Samuel Barber

From Wind Repertory Project
Samuel Barber

Biography

Samuel Barber (9 March 1910, West Chester, Pennsylvania – 23 January 1981, New York, New York) was an American composer of orchestral, opera, choral, and piano music. Barber was born into a comfortable, educated, social, and distinguished Irish-American family.

His father was a doctor, and his mother was a pianist. His aunt, Louise Homer, was a leading contralto at the Metropolitan Opera and his uncle, Sidney Homer, was a composer of American art songs. Louise Homer is noted to have influenced Barber's interest in voice.

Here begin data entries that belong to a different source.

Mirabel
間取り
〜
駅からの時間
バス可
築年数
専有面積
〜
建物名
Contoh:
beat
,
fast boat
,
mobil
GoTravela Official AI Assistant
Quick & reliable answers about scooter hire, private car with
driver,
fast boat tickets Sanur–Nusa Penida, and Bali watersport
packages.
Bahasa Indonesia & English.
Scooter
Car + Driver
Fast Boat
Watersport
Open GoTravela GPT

Through his aunt, Barber had access to many great singers and songs. This background is further reflected in that Barber decided to study voice at the Curtis Conservatory.

Barber began composing seriously in his late teenage years. Around the same time, he met fellow Curtis schoolmate Gian Carlo Menotti, and the two would form a lifelong personal and professional relationship. At the Curtis Institute, Barber was a triple prodigy of composition, voice, and piano. He soon became a favorite of the conservatory's founder, Mary Louise Bok. It was through Bok that Barber would be introduced to his one and only publisher, the Schirmer family. At the age of 18, Barber won a prize from Columbia University for his Violin Sonata (now lost or destroyed by the composer).

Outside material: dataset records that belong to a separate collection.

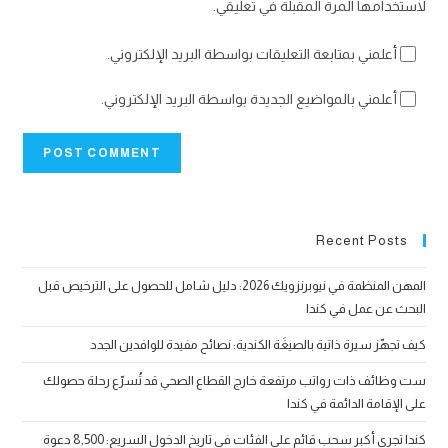
لاستخدامها المرة المقبلة في تعليقي.
أعلمني بمتابعة التعليقات بواسطة البريد الإلكتروني.
أعلمني بالمواضيع الجديدة بواسطة البريد الإلكتروني.
Recent Posts
المهن المنظمة في نيوبرنزويك 2026: دليل شامل للحصول على الترخيص قبل
البحث عن عمل في كندا
كيف تجهّز سيرة ذاتية بالصيغَة الكندية: نصائح مفيدة للوافدين الجدد
ست وظائف ذات رواتب مرتفعة خارج القطاع الصحي قد تُسرّع رحلة حصولك
على الإقامة الدائمة في كندا
كندا تجري أكبر سحب قائم على الفئات في تاريخ الدخول السريع: 8,500 دعوة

At Curtis, Barber met Gian Carlo Menotti with whom he would form a lifelong personal and professional relationship. Menotti supplied libretti for Barber's operas Vanessa (for which Barber won the Pulitzer) and A Hand of Bridge. Barber's music was championed by a remarkable range of renowned artists, musicians, and conductors including Vladimir Horowitz, John Browning, Martha Graham, Arturo Toscanini, Dmitri Mitropoulos, Jennie Tourel, and Eleanor Steber. His Antony and Cleopatra was commissioned to open the new Metropolitan Opera House at Lincoln Center in 1966.

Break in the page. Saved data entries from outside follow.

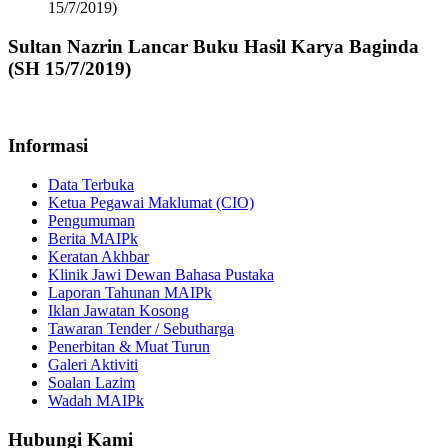
15/7/2019)
Sultan Nazrin Lancar Buku Hasil Karya Baginda
(SH 15/7/2019)
Informasi
Data Terbuka
Ketua Pegawai Maklumat (CIO)
Pengumuman
Berita MAIPk
Keratan Akhbar
Klinik Jawi Dewan Bahasa Pustaka
Laporan Tahunan MAIPk
Iklan Jawatan Kosong
Tawaran Tender / Sebutharga
Penerbitan & Muat Turun
Galeri Aktiviti
Soalan Lazim
Wadah MAIPk
Hubungi Kami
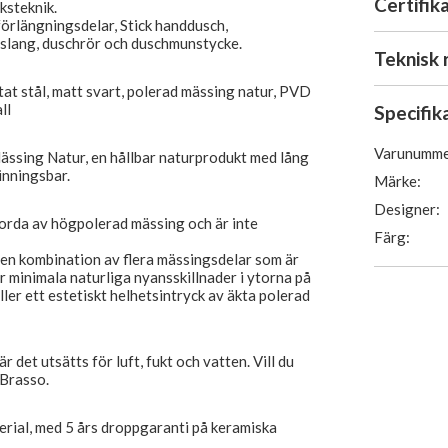
Certifik
ksteknik.
förlängningsdelar, Stick handdusch,
hslang, duschrör och duschmunstycke.
Teknisk 
tat stål, matt svart, polerad mässing natur, PVD
ll
Specifik
Varunumme
ässing Natur, en hållbar naturprodukt med lång
inningsbar.
Märke:
Designer:
orda av högpolerad mässing och är inte
Färg:
en kombination av flera mässingsdelar som är
r minimala naturliga nyansskillnader i ytorna på
ller ett estetiskt helhetsintryck av äkta polerad
det utsätts för luft, fukt och vatten. Vill du
 Brasso.
terial, med 5 års droppgaranti på keramiska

Barber was the recipient of numerous awards and prizes including the American Prix de Rome, two Pulitzers, and election to the American Academy of Arts and Letters. His intensely lyrical Adagio for Strings has become one of the most recognizable and beloved compositions, both in concerts and films ("Platoon," "The Elephant Man," "El Norte," "Lorenzo's Oil").